The last book that disappointed you, and why?

I was recently reading Joseph Heller’s Something Happened. It wouldn’t be accurate to say I didn’t like it. But the gender politics have not aged well.

Set for Life is metafiction. What are some of your favorite novels of this genre?

Is it? I guess I am toying with a certain literary self-consciousness, although I never wanted to write anything “metafictional,” at least not in the baroque style of a Barth or a Coover. That said, there is a sort of writerly self-awareness—an admission, anyway, that a story is being told—which I do enjoy. Lorrie Moore’s Anagrams is a good example. William Styron’s Sophie’s Choice, as well. Much of Tim O’Brien, too.
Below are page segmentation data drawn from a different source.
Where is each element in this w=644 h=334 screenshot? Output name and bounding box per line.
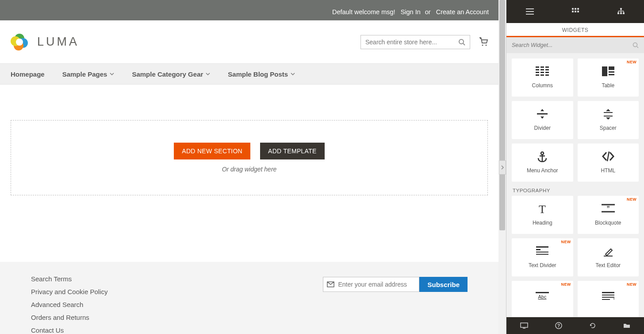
widget-card-html[interactable]: HTML [578, 144, 639, 182]
editor-tabs [506, 0, 644, 23]
widget-search-input[interactable] [512, 42, 632, 48]
nav-sample-blog-posts[interactable]: Sample Blog Posts [228, 70, 295, 78]
main-navigation: Homepage Sample Pages Sample Category Ge… [0, 63, 498, 85]
new-badge: NEW [561, 240, 571, 244]
svg-point-7 [482, 44, 483, 46]
panel-title: WIDGETS [506, 23, 644, 37]
email-input[interactable] [338, 281, 415, 288]
widget-card-blockquote[interactable]: NEW”Blockquote [578, 196, 639, 234]
svg-rect-62 [536, 292, 549, 293]
templates-button[interactable] [623, 322, 630, 329]
svg-point-28 [633, 43, 637, 47]
svg-rect-37 [540, 74, 544, 76]
nav-homepage[interactable]: Homepage [11, 70, 45, 78]
svg-rect-40 [545, 72, 549, 73]
nav-sample-pages[interactable]: Sample Pages [62, 70, 115, 78]
columns-icon [536, 66, 549, 78]
widget-card-columns[interactable]: Columns [512, 58, 573, 97]
svg-text:Abc: Abc [538, 294, 547, 299]
widget-card-divider[interactable]: Divider [512, 101, 573, 139]
create-account-link[interactable]: Create an Account [436, 8, 489, 16]
tab-navigator[interactable] [617, 8, 625, 15]
sitemap-icon [617, 8, 625, 15]
hamburger-icon [525, 8, 534, 15]
new-badge: NEW [627, 60, 636, 64]
widget-search[interactable] [506, 37, 644, 53]
widget-label: Divider [534, 125, 551, 131]
history-button[interactable] [589, 322, 596, 329]
svg-rect-20 [617, 12, 619, 14]
svg-rect-39 [545, 69, 549, 70]
add-template-button[interactable]: ADD TEMPLATE [260, 143, 325, 159]
help-button[interactable]: ? [555, 322, 562, 329]
svg-point-5 [459, 39, 464, 44]
widget-card-menu-anchor[interactable]: Menu Anchor [512, 144, 573, 182]
svg-rect-45 [609, 74, 614, 75]
grid-icon [572, 8, 579, 15]
tab-widgets[interactable] [572, 8, 579, 15]
svg-point-4 [16, 39, 23, 46]
svg-rect-65 [602, 295, 614, 295]
footer-link[interactable]: Orders and Returns [31, 314, 107, 321]
widget-card-table[interactable]: NEWTable [578, 58, 639, 97]
widget-card-spacer[interactable]: Spacer [578, 101, 639, 139]
responsive-button[interactable] [520, 322, 528, 329]
svg-line-29 [637, 47, 638, 48]
svg-text:”: ” [606, 205, 610, 212]
builder-canvas: ADD NEW SECTION ADD TEMPLATE Or drag wid… [0, 85, 498, 213]
widget-card-heading[interactable]: THeading [512, 196, 573, 234]
widget-label: Heading [533, 220, 552, 226]
tab-menu[interactable] [525, 8, 534, 15]
footer-link[interactable]: Advanced Search [31, 301, 107, 308]
svg-rect-30 [536, 66, 539, 68]
search-input[interactable] [365, 39, 458, 46]
svg-rect-13 [572, 8, 574, 10]
brand-logo[interactable]: LUMA [10, 32, 79, 52]
welcome-message: Default welcome msg! [332, 8, 395, 16]
spacer-icon [604, 109, 613, 120]
add-new-section-button[interactable]: ADD NEW SECTION [174, 143, 250, 159]
new-badge: NEW [561, 282, 571, 287]
widget-card-abc[interactable]: NEWAbc [512, 281, 573, 317]
nav-label: Homepage [11, 70, 45, 78]
widgets-list[interactable]: ColumnsNEWTableDividerSpacerMenu AnchorH… [506, 53, 644, 317]
drop-zone[interactable]: ADD NEW SECTION ADD TEMPLATE Or drag wid… [11, 120, 488, 195]
widget-label: HTML [601, 167, 615, 174]
desktop-icon [520, 322, 528, 329]
search-icon [458, 39, 465, 46]
footer-link[interactable]: Privacy and Cookie Policy [31, 288, 107, 295]
widget-card-text-editor[interactable]: Text Editor [578, 238, 639, 276]
abc-icon: Abc [536, 292, 549, 303]
svg-rect-18 [577, 11, 579, 12]
svg-rect-59 [536, 252, 548, 252]
widget-label: Blockquote [595, 220, 621, 226]
signin-link[interactable]: Sign In [401, 8, 421, 16]
svg-rect-44 [609, 71, 614, 73]
widget-card-list[interactable]: NEW+ [578, 281, 639, 317]
nav-sample-category-gear[interactable]: Sample Category Gear [132, 70, 210, 78]
panel-collapse-handle[interactable] [499, 160, 506, 175]
footer-link[interactable]: Search Terms [31, 275, 107, 283]
scrollbar-thumb[interactable] [499, 0, 505, 230]
cart-icon[interactable] [478, 37, 489, 47]
svg-rect-36 [540, 72, 544, 73]
svg-rect-66 [602, 297, 614, 298]
footer-links: Search Terms Privacy and Cookie Policy A… [31, 275, 107, 334]
nav-label: Sample Blog Posts [228, 70, 288, 78]
store-search[interactable] [360, 35, 470, 49]
svg-rect-16 [572, 11, 574, 12]
svg-rect-35 [540, 69, 544, 70]
list-icon: + [602, 292, 614, 303]
widget-card-text-divider[interactable]: NEWText Divider [512, 238, 573, 276]
svg-line-6 [463, 43, 465, 45]
new-badge: NEW [627, 197, 636, 202]
subscribe-button[interactable]: Subscribe [419, 277, 468, 292]
svg-rect-67 [602, 299, 610, 300]
footer-link[interactable]: Contact Us [31, 326, 107, 334]
table-icon [602, 66, 614, 78]
brand-name: LUMA [37, 35, 79, 49]
editor-bottom-bar: ? [506, 317, 644, 334]
heading-icon: T [537, 204, 548, 215]
nav-label: Sample Pages [62, 70, 107, 78]
svg-rect-17 [575, 11, 576, 12]
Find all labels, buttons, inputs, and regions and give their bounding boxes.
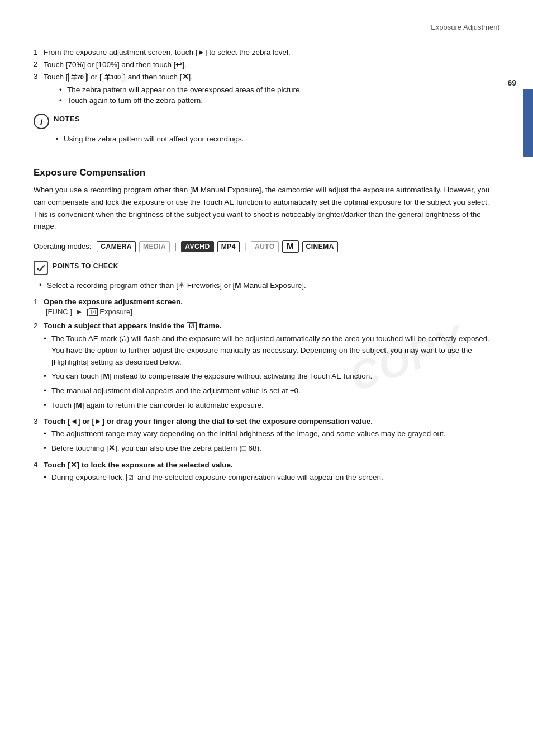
step-4: 4 Touch [✕] to lock the exposure at the … (34, 460, 499, 484)
step-3-bullet-1: The adjustment range may vary depending … (44, 428, 499, 440)
x-bold-1: ✕ (108, 444, 115, 452)
touch-ae-mark: ∴ (122, 334, 127, 343)
top-rule (34, 17, 499, 17)
step-2-title: Touch a subject that appears inside the … (44, 322, 222, 330)
step-4-title: Touch [✕] to lock the exposure at the se… (44, 461, 233, 469)
step-1-num: 1 (34, 297, 38, 306)
sep-1: | (174, 242, 177, 252)
notes-item-1: Using the zebra pattern will not affect … (56, 135, 499, 143)
exposure-icon-1: ☑ (89, 308, 98, 316)
mode-m: M (282, 240, 299, 253)
section-divider (34, 159, 499, 159)
header-line: Exposure Adjustment (34, 23, 499, 31)
m-bold-3: M (103, 372, 110, 380)
steps-list: 1 Open the exposure adjustment screen. [… (34, 297, 499, 484)
m-bold-1: M (192, 186, 198, 194)
mode-camera: CAMERA (97, 241, 136, 252)
step-2-bullet-4: Touch [M] again to return the camcorder … (44, 400, 499, 412)
intro-steps: 1 From the exposure adjustment screen, t… (34, 48, 499, 105)
points-list: Select a recording program other than [✳… (39, 281, 499, 290)
points-label: POINTS TO CHECK (53, 261, 118, 270)
step3-bullet-1: The zebra pattern will appear on the ove… (59, 86, 499, 94)
step-3-num: 3 (34, 417, 38, 426)
intro-step-1: 1 From the exposure adjustment screen, t… (34, 48, 499, 56)
step-1-sub: [FUNC.] ► [☑ Exposure] (44, 308, 499, 316)
points-box: POINTS TO CHECK (34, 261, 499, 275)
m-bold-2: M (235, 281, 241, 290)
notes-list: Using the zebra pattern will not affect … (56, 135, 499, 143)
sep-2: | (244, 242, 246, 252)
step-2-bullet-1: The Touch AE mark (∴) will flash and the… (44, 333, 499, 368)
step-3-bullet-2: Before touching [✕], you can also use th… (44, 443, 499, 455)
op-modes-label: Operating modes: (34, 242, 91, 251)
mode-auto: AUTO (251, 241, 279, 252)
fireworks-icon: ✳ (178, 281, 185, 290)
step3-x-icon: ✕ (182, 73, 189, 81)
side-bar (523, 89, 533, 157)
step-3-bullets: The adjustment range may vary depending … (44, 428, 499, 455)
x-bold-2: ✕ (70, 461, 77, 469)
step-4-bullets: During exposure lock, ☑ and the selected… (44, 472, 499, 484)
intro-step-2: 2 Touch [70%] or [100%] and then touch [… (34, 60, 499, 69)
intro-step-3: 3 Touch [⽺70] or [⽺100] and then touch [… (34, 72, 499, 105)
m-bold-4: M (76, 401, 82, 409)
step1-icon: ► (197, 48, 204, 56)
mode-media: MEDIA (139, 241, 170, 252)
notes-box: i NOTES (34, 115, 499, 129)
step-2-bullet-2: You can touch [M] instead to compensate … (44, 371, 499, 382)
step-2-num: 2 (34, 322, 38, 330)
step-1: 1 Open the exposure adjustment screen. [… (34, 297, 499, 316)
step-2-bullet-3: The manual adjustment dial appears and t… (44, 385, 499, 397)
notes-label: NOTES (54, 115, 80, 123)
step-2-bullets: The Touch AE mark (∴) will flash and the… (44, 333, 499, 412)
step3-bullets: The zebra pattern will appear on the ove… (59, 86, 499, 105)
operating-modes: Operating modes: CAMERA MEDIA | AVCHD MP… (34, 240, 499, 253)
z100-badge: ⽺100 (102, 73, 123, 82)
section-title: Exposure Compensation (34, 167, 499, 178)
step-3-title: Touch [◄] or [►] or drag your finger alo… (44, 417, 373, 426)
step-4-bullet-1: During exposure lock, ☑ and the selected… (44, 472, 499, 484)
step-4-num: 4 (34, 460, 38, 469)
frame-icon: ☑ (187, 322, 197, 330)
points-item-1: Select a recording program other than [✳… (39, 281, 499, 290)
info-icon: i (34, 114, 49, 129)
page-number: 69 (507, 78, 516, 87)
check-icon (34, 261, 48, 275)
mode-mp4: MP4 (217, 241, 240, 252)
notes-content: NOTES (54, 115, 80, 123)
step-3: 3 Touch [◄] or [►] or drag your finger a… (34, 417, 499, 455)
step3-bullet-2: Touch again to turn off the zebra patter… (59, 96, 499, 105)
section-body: When you use a recording program other t… (34, 184, 499, 232)
exposure-icon-2: ☑ (126, 474, 135, 481)
mode-cinema: CINEMA (302, 241, 338, 252)
step-1-title: Open the exposure adjustment screen. (44, 297, 183, 306)
step2-icon: ↩ (175, 60, 182, 69)
mode-avchd: AVCHD (181, 241, 213, 252)
arrow-1: ► (76, 308, 83, 316)
z70-badge: ⽺70 (68, 73, 87, 82)
step-2: 2 Touch a subject that appears inside th… (34, 322, 499, 412)
header-title: Exposure Adjustment (431, 23, 499, 31)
And pretty much all of Philip Roth’s “Roth” novels.

Would you describe the protagonist of Set for Life as an “unlikable character” or an “anti-hero”?

Some readers will call him “unlikeable,” but I don’t have much use for that word myself. Is Emma Bovary “likeable”? How about Melville’s Bartleby? Or Dostoevsky’s underground man? To ask that fictional characters always be pleasant, friendly, and virtuous is the wrong way of thinking about literature. We don’t turn to fiction for comfort and affection, but to be shown the various ways in which life is lived. To limit the scope of that project to only what is good and right would leave us with very little in the way of interesting, thought-provoking, or entertaining stories. My character is lost, out of touch with himself and society, and he stumbles through various mistakes before eventually finding something close to understanding or acceptance. It seems to me that’s what makes him human.

Hardcover or paperback? Why?

It’s nice to see a home library full of well-kept hardcovers. They have a confidence to them, a degree of authority. But paperbacks are better for traveling and easier to hold, if less august.

A book you think should be in the canon, but isn’t:

Can I say the entire oeuvre of John L’Heureux? One after another, he wrote intelligent, funny, and morally complex novels in pitch-perfect prose. For economy of language and clarity of thought, he can’t be beat.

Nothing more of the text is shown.